タバコの煙に含まれるニコチンは、亜硝酸(室内に普通に存在する)と反応してニトロソアミンを形成します。 また、ニコチンはオゾン(これも室内に普通に存在する)とも反応し、超微粒子を形成します。 この超微粒子は、有害な化学物質を抱えて人体組織を通過し体内に入り込みます。 したがって、三次喫煙による有害物質は、呼吸・経口・皮膚接触などにより人体に入り込みます。
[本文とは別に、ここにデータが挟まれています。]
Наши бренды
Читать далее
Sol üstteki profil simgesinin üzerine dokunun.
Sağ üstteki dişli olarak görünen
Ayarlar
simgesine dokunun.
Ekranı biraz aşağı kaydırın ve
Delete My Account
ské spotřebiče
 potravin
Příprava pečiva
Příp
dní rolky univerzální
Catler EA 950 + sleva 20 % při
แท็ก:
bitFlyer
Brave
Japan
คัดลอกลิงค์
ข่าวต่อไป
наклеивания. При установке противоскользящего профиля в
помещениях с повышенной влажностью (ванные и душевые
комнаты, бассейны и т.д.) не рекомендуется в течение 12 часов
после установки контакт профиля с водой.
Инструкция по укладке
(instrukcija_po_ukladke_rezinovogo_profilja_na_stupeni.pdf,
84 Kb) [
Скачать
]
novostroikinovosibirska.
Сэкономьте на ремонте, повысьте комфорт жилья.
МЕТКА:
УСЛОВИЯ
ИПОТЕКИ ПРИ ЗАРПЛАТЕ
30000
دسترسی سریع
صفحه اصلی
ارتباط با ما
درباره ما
三次喫煙の一番の被害者は乳幼児です。 乳幼児は色々な物を口に入れるため、皮膚や呼吸を経由して汚染物質にさらされる場合よりも三次喫煙の被害が大きくなります。 さらに、乳幼児は体が小さいうえに心身が発達している最中でもあるため、三次喫煙による悪影響は甚大です。
自分自身が喫煙者である場合には、子供に触れる前に手を洗って服も着替える必要があります。
三次喫煙のリスクは払拭することが難しく、例えば、喫煙者が住んでいたアパートでは、喫煙者が引っ越してから2ヶ月経っても三次喫煙の有害物質が残っています。
三次喫煙の有害物質は除去が難しいため、掃除機・拭き掃除・換気・カーテンや寝具の洗濯などでは(少しは効果がありますが)完全には除去できません。 サンディエゴ州立大学の研究者によると、タバコ由来の有害物質に汚染された壁の上から塗装しても三次喫煙を完全に防ぐことは出来ません。
三次喫煙を完全に防ぐには、部屋の家具・カーペット・壁装材などをすべて新しいものに取り替えるしかありません。